Our daughter isn't really old enough yet (she just turned 3) to understand about kids believing in him or not, about telling other kids, and so on. But pretty soon we'll be teaching her that some parents want their kids to believe in Santa, even though we don't really understand why, and it isn't her place to tell them the truth. She is to just be polite and leave that for their parents to tell.


----------



## LawrenceU

Christmas is a bid deal in our family. After all I am half Christmas. (My mother's name is Mary Christmas, seriously.) Having said that, we do not do Santa Claus. I was never taught to believe he was real. He was just a joke to us. (By the way, I still get teased by my in laws about the way we pronounce it: Sanny Claws is close.) We were taught, and we have taught our daughter, about St. Nicholas and how the legends grew around his life. We do decorate the house. We are doing it right now as a matter of fact. We do hang stocking from the mantle.
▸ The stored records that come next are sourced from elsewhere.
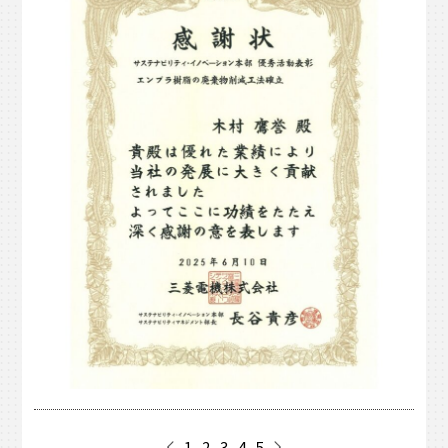
1
2
3
4
5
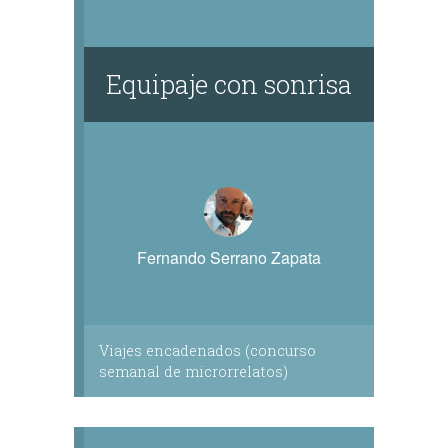
Equipaje con sonrisa
Fernando Serrano Zapata
Viajes encadenados (concurso
semanal de microrrelatos)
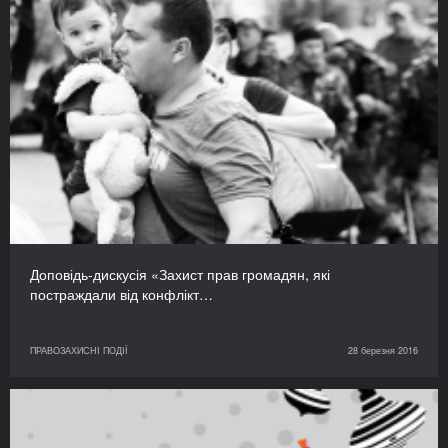
Доповідь-дискусія «Захист прав громадян, які
постраждали від конфлікт…
ПРАВОЗАХИСНІ ПОДІЇ
28 березня 2016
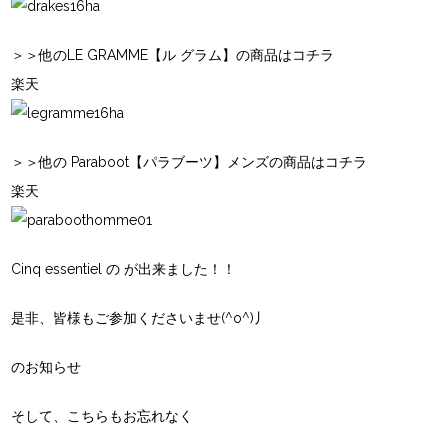
＞＞他のLE GRAMME【ル グラム】の商品はコチラ
楽天
＞＞他の Paraboot【パラブーツ】メンズの商品はコチラ
楽天
Cinq essentiel の
が出来ました！！
是非、皆様もご参加くださいませ(^o^)丿
のお知らせ
そして、こちらもお忘れなく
We do decorate a tree with nice things. We enjoy the time and focus upon God's grace, the blessing of family, and use it as a time to reach out to others in a special manner. (Folks tend to be more receptive at this time of year.)


----------



## Tripel

Christmas is a big deal in our household too, but we don't "do" Santa. There are some Santa Claus ornaments on the tree and figurines about the house, but he's not as prominent in our Christmas decorating as baby Jesus. 




....ok, that was a joke. We DO actually have Santas around the house, but only in acknowledging a fun, somewhat-fictional character. All the presents under our tree and in our stockings are from family.


----------



## kvanlaan

> Thanks for the tips - Kevin, any links about Sinterklass? Also if anyone has found especially good St. Nicholas books I would appreciate a recommendation.



I have a few pages of an older (non-PC) book called "Tales Told in Holland" that I can scan and email you - its the one we read. Just PM me.


----------



## Rich Koster

Poimen said:


> Dealing with Santa is easy: cancel Christmas - in the church and in the home. At that point there will be no room for syncretism from this issue because Santa Claus will cease to exist.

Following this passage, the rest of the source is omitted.